When Florinda had written these lines she summoned a youthful esquire who had been a page in the service of her father. “Saddle thy steed,” said she, “and if thou dost aspire to knightly honor, or hope for lady’s grace; if thou hast fealty for thy lord, or devotion to his daughter, speed swiftly upon my errand. Rest not, halt not, spare not the spur, but hie thee day and night until thou reach the sea; take the first bark, and haste with sail and oar to Ceuta, nor pause until thou give this letter to the count my father.” The youth put the letter in his bosom. “Trust me, lady,” said he “I will neither halt, nor turn aside, nor cast a look behind, until I reach Count Julian.” He mounted his fleet steed, sped his way across the bridge, and soon left behind him the verdant valley of the Tagus.


CHAPTER VI.

Don Roderick receives an Extraordinary Embassy.

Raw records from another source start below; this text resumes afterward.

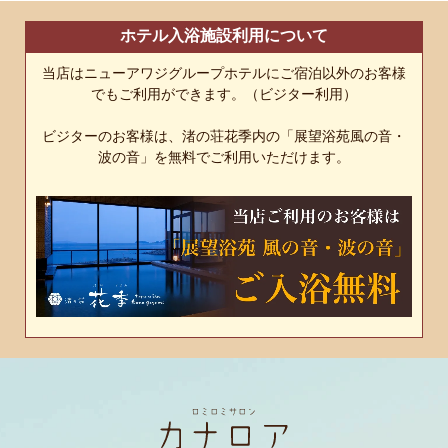
ホテル入浴施設利用について
当店はニューアワジグループホテルにご宿泊以外のお客様
でもご利用ができます。（ビジター利用）
ビジターのお客様は、渚の荘花季内の「展望浴苑風の音・
波の音」を無料でご利用いただけます。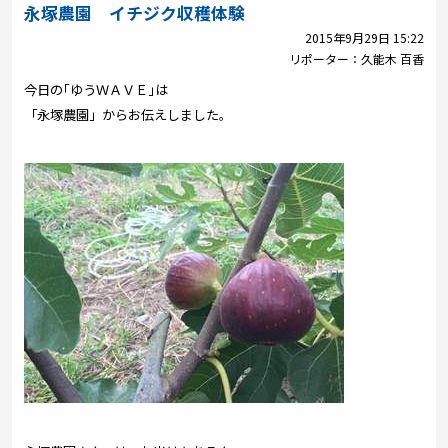
プレゼント
永塚農園 イチジク収穫体験
2015年9月29日 15:22
コンテンツ・アプリ
リポーター：
久能木 百香
今日の｢ゆうＷＡＶＥ｣は
キッズ
ケンジュ
愛の募金
「永塚農園」からお伝えしました。
Well-being
防災・減災
ショッピング
会社概要・ビジョン
お問い合わせ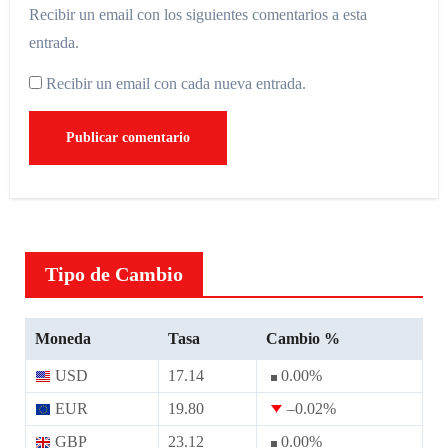
Recibir un email con los siguientes comentarios a esta
entrada.
Recibir un email con cada nueva entrada.
Tipo de Cambio
Moneda
Tasa
Cambio %
USD
17.14
0.00
%
EUR
19.80
–0.02
%
GBP
23.12
0.00
%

The heart of Don Roderick was not so depraved by sensuality, but that the wrong he had been guilty of toward the innocent Florinda, and the disgrace he had inflicted on her house, weighed heavy on his spirits, and a cloud began to gather on his once clear and unwrinkled brow.

Heaven at this time, say the old Spanish chronicles, permitted a marvelous intimation of the wrath with which it intended to visit the monarch and his people, in punishment of their sins; nor are we, say the same orthodox writers, to startle and withhold our faith when we meet in the page of discreet and sober history with these signs and portents, which transcend the probabilities of ordinary life; for the revolutions of empires and the downfalls of mighty kings are awful events, that shake the physical as well as the moral world, and are often announced by forerunning marvels and prodigious omens.

With such like cautious preliminaries do the wary but credulous historiographers of yore usher in a marvelous event of prophecy and enchantment, linked in ancient story with the fortunes of Don Roderick, but which modern doubters would fain hold up as an apocryphal tradition of Arabian origin.